There’s a lot of highly negative criticism on social media about Pope Francis’ remarks on including “ecological sin” to Church teaching.
Similarly, In October during the Amazon Synod, the group of leaders expressed a desire for an “ecological conversion” which caused an uproar.
For the most part, many consider these concepts as theologically irrelevant or a superstitious left-wing concern to supplant the tradition of the Church.
Within the Catholic Church, there can be a much-needed debate on what the terms actually mean or if such terms/definitions should be considered a mortal sin or even added to the Catechism.
However, at the heart of Pope Francis’ call for the world is to be more environmentally aware. That’s neither “liberal” nor “conservative” or “heretical.” It’s about being a steward of God’s creation and treating the environment fairly which is a part of Catholic Social Teaching.
If you can’t at least see a minimum standard of how companies or governments damage the community and harm innocent people in the process as harmful then you’re not seeing the problem Pope Francis is highlighting.

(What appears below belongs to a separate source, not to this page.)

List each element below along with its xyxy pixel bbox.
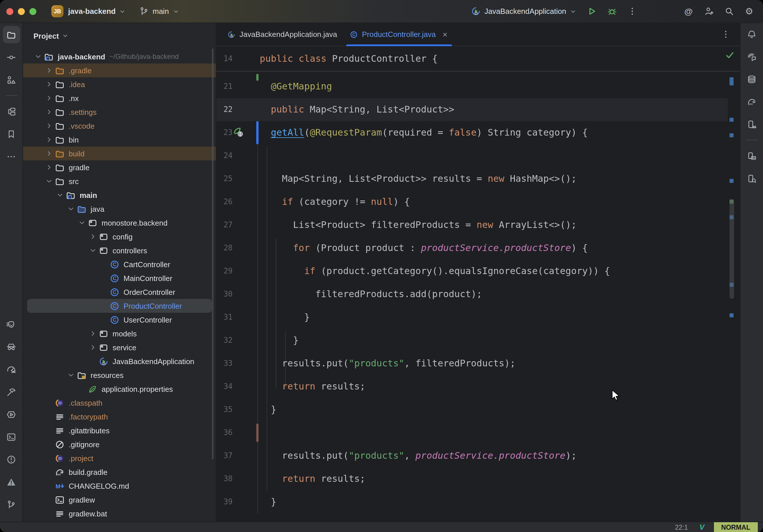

There are many countries considered “Third World” that are bastions for the world’s garbage and waste. In fact, a lot of these countries have innocent children and families that sort through cancerous gas-filled junkyards to make a living by finding scraps.
In addition, electronic waste, or e-waste, is a growing global concern for many countries in Africa and Asia. Electronics discarded by us wealthier countries somehow arrive in their backyards.
Us in wealthier countries have the privilege of not having pollution, junkyards of cancer, or waste streaming down our water supply compared to places like Ghana or India.
Thankfully, our sanitation, government regulations, and oversights protect our welfare.
Yet, a lot of American cities wrestle with severely damaged infrastructure (sewer systems, water supply), the occasional environmental injustice litigation (think PG&E Hinkley water contamination case made popular by the film ‘Erin Brockovich‘), ignorance of improper recycling, and everyday emissions from vehicles.
Please don’t forget about Flint, Michigan, and their water crisis in the mid-2010s. The ripple effect of this catastrophic public health crisis will have unprecedented consequences for generations, but are understanding the full extent of the water contamination.
According to Dr. Mona Hanna-Attisha, a pediatrician in Flint, slowly this crisis is being manifested! Dr. Mona performed research on children in Flint and discovered that the percentage of children qualifying for special education services has increased because of exposure to lead.
These too are ecological considerations corporations, forms of government, and we need to consider as stewards of God’s creation.
I think Pope Francis has opened the door to a conversation that all people need to be aware of: to be concerned about the environment isn’t a partisan or “heretical” issue but one that revolves around our common concern for our home.
We all share in caring for the planet. If we, namely Christians, do this correctly, we don’t have to worry about environmentalists radically defining and altering how we live.